- _What the task asks_
Count every line of the data that includes "Visual". State only the number.

=-=-=

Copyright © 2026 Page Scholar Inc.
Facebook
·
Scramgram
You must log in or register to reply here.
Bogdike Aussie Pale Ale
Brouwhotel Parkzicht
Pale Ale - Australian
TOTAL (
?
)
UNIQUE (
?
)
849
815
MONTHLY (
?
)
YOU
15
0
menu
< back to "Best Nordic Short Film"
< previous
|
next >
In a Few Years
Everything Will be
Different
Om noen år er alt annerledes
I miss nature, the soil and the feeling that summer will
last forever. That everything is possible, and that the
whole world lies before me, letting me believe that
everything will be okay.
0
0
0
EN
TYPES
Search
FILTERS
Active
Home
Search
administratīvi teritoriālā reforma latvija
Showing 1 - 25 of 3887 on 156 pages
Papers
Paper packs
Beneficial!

=-=-=

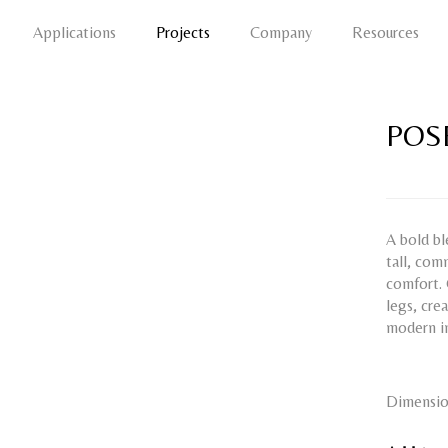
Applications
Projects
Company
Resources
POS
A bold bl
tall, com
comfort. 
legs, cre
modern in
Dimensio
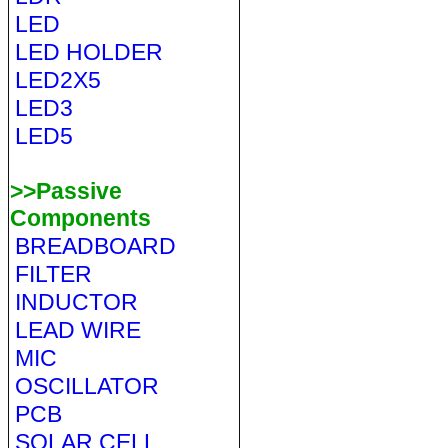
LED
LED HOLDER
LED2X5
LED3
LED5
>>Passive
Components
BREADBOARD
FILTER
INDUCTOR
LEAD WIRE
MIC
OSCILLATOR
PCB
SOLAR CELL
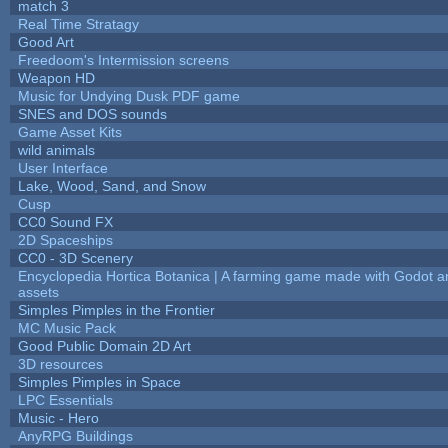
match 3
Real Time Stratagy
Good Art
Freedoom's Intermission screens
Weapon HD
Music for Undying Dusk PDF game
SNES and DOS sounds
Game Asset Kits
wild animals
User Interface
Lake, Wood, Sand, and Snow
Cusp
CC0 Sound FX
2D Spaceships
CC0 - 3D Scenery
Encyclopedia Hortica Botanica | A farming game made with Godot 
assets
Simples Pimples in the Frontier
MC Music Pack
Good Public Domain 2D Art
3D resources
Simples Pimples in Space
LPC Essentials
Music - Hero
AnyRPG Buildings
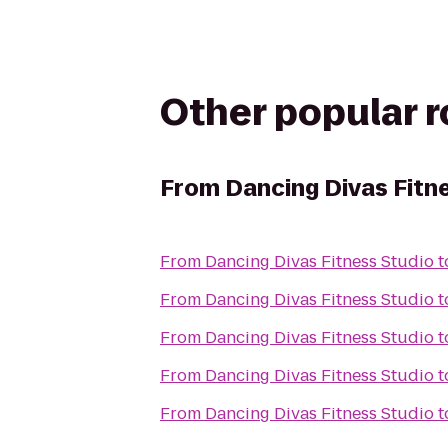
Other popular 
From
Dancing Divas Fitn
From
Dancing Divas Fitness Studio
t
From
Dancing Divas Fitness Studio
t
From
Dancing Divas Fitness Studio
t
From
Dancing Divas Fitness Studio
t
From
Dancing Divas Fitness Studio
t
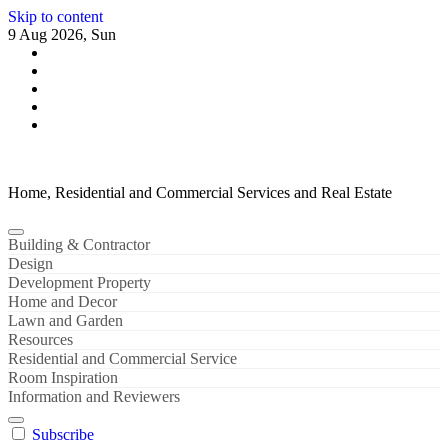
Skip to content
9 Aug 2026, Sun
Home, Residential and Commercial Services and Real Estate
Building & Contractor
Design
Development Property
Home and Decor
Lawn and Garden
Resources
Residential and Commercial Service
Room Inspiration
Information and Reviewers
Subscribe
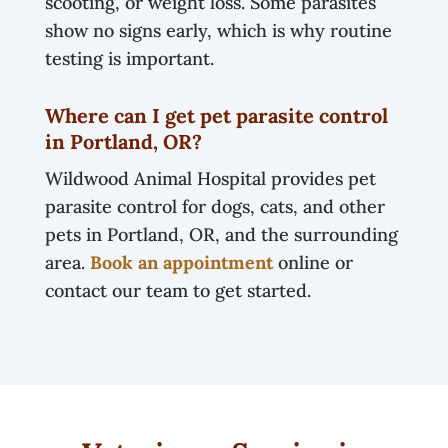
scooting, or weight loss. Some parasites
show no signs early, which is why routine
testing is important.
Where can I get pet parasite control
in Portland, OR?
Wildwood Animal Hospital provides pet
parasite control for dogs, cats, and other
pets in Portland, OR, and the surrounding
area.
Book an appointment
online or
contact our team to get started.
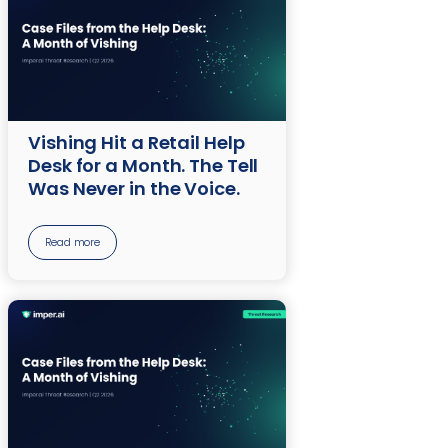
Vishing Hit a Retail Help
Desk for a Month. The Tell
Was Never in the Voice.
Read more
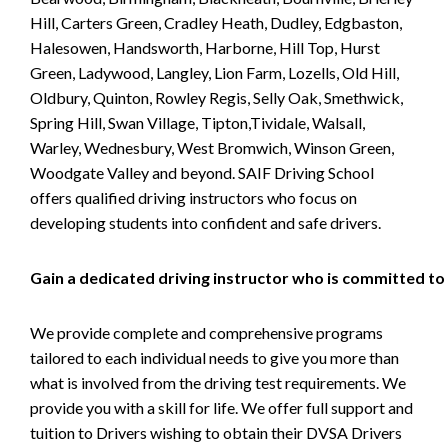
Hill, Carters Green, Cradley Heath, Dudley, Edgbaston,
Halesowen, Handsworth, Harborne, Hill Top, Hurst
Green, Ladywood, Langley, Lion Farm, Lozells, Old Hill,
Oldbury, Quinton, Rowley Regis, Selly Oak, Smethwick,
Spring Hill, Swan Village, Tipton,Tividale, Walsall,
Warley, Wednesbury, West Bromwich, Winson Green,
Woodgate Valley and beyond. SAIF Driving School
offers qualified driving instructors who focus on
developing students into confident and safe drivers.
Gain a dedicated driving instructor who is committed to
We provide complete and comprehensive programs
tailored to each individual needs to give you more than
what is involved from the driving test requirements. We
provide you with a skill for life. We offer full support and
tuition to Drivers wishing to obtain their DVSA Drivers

=-=-=

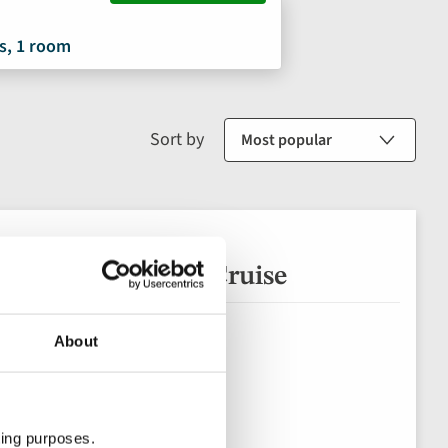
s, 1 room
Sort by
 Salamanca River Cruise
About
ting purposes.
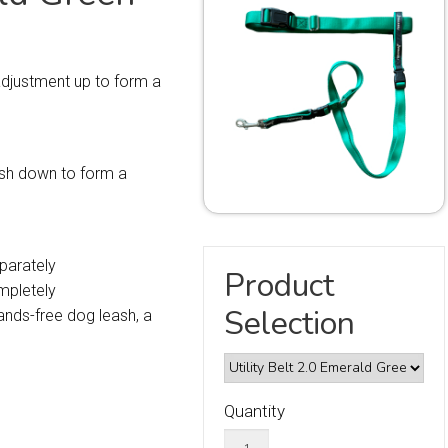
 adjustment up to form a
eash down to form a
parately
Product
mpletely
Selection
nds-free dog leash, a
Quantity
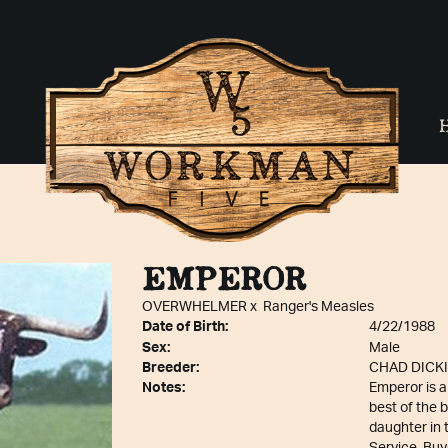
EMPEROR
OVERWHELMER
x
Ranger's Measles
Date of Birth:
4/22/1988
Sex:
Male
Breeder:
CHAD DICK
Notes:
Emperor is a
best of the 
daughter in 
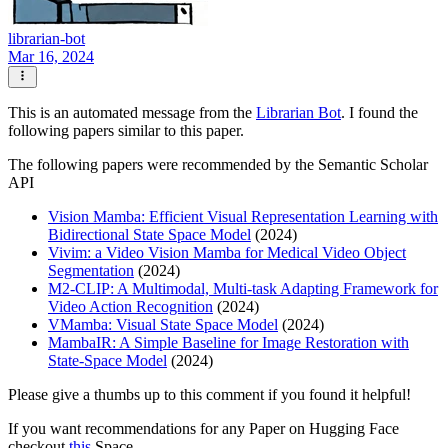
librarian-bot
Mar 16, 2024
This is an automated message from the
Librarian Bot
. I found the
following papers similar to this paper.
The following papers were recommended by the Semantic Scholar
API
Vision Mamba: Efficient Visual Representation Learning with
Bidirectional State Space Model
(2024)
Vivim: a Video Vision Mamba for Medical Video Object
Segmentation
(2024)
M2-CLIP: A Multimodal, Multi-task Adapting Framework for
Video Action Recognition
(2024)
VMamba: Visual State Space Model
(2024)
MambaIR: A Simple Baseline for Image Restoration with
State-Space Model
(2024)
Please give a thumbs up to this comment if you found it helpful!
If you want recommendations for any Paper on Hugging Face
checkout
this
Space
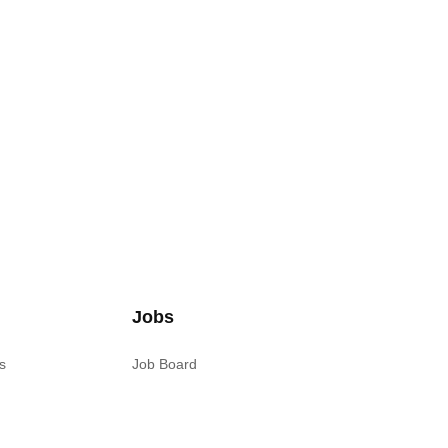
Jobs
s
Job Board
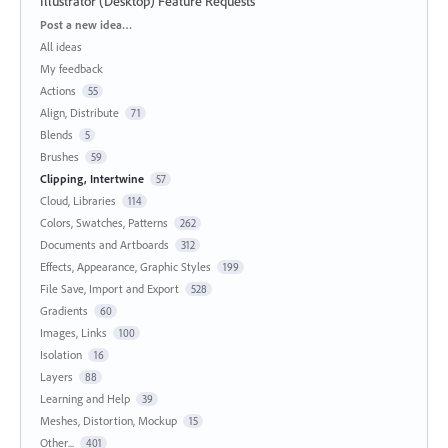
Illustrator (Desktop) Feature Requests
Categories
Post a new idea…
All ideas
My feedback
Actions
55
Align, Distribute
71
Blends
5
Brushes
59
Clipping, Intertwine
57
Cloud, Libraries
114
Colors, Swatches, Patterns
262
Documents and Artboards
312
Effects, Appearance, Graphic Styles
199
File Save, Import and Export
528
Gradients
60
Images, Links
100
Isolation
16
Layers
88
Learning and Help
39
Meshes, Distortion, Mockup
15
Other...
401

=-=-=

- _Result of this exercise_
2